Stanley Goagoseb

Personal information
- Full name: Stanley Lesley Goagoseb
- Date of birth: 7 March 1967 (age 59)
- Place of birth: Windhoek, South West Africa
- Positions: Defender; midfielder;

Senior career*
- Years: Team / Apps / (Gls)
- 1984–2003: Civics

International career
- 1992–1999: Namibia / 38 / (1)

Medal record
Men's football
Representing Namibia
COSAFA Cup
| Runner-up | 1997 Southern Africa |  |
| Runner-up | 1999 Southern Africa |  |

= Stanley Goagoseb =

Namibian footballer

Stanley Goagoseb (born 7 March 1967) is a Namibian retired footballer who played as a defender or midfielder. He played internationally with Namibia and appeared at the 1998 Africa Cup of Nations. Goagoseb started his career as a midfielder, before transferring to a defender in his later career. He was often known by the nicknames Tiger or Big Cat.

==Early life==
Goagoseb was born in Windhoek in 1967, but at the age of one, his family was forced to relocate to Katutura. Goagoseb attended multiple schools, including A.I Steenkamp (alongside future national team player and manager Lucky Richter), Jan Jonker Afrikaner High School, Braunfels Boys Boarding School and Ella Du Plessis High School.

==Club career==
His started his career at Civics in 1984 at the age of 17, where he would remain for the entirety of his career.

==International career==
He made his debut for Namibia in 1992, as a second-half substitute in a 3–0 defeat to Madagascar.

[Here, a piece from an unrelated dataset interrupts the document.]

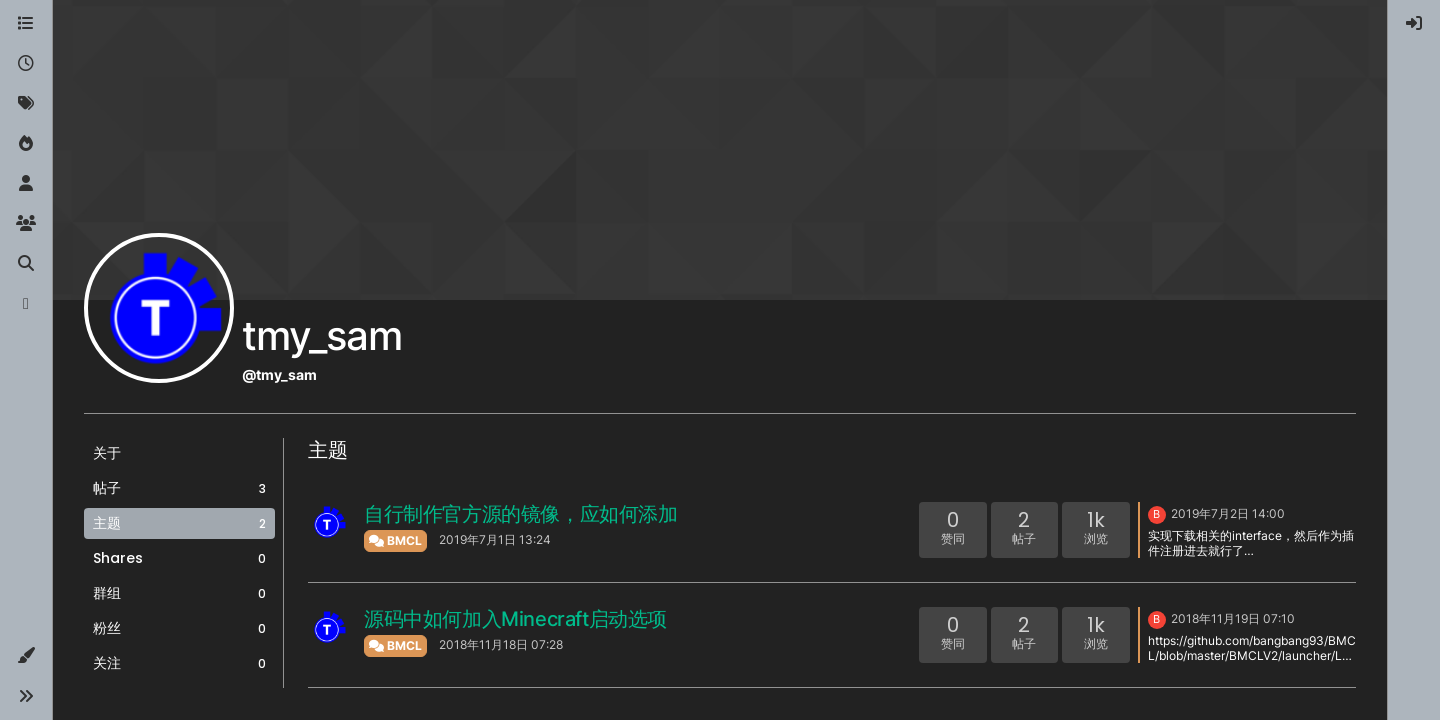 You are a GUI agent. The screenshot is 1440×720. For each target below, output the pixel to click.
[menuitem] (1414, 24)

Goagoseb was part of the Namibia squad at the 1998 Africa Cup of Nations, and made three appearances as Namibia were eliminated in the group stage.

==Personal life==
Goagoseb retired as a player in 2003 but remained active in football as a youth coach. He worked as a farmer in the Mariental area. He later became a self-made merchandiser in clothes and footwear in Johannesburg. He is divorced and father of seven children.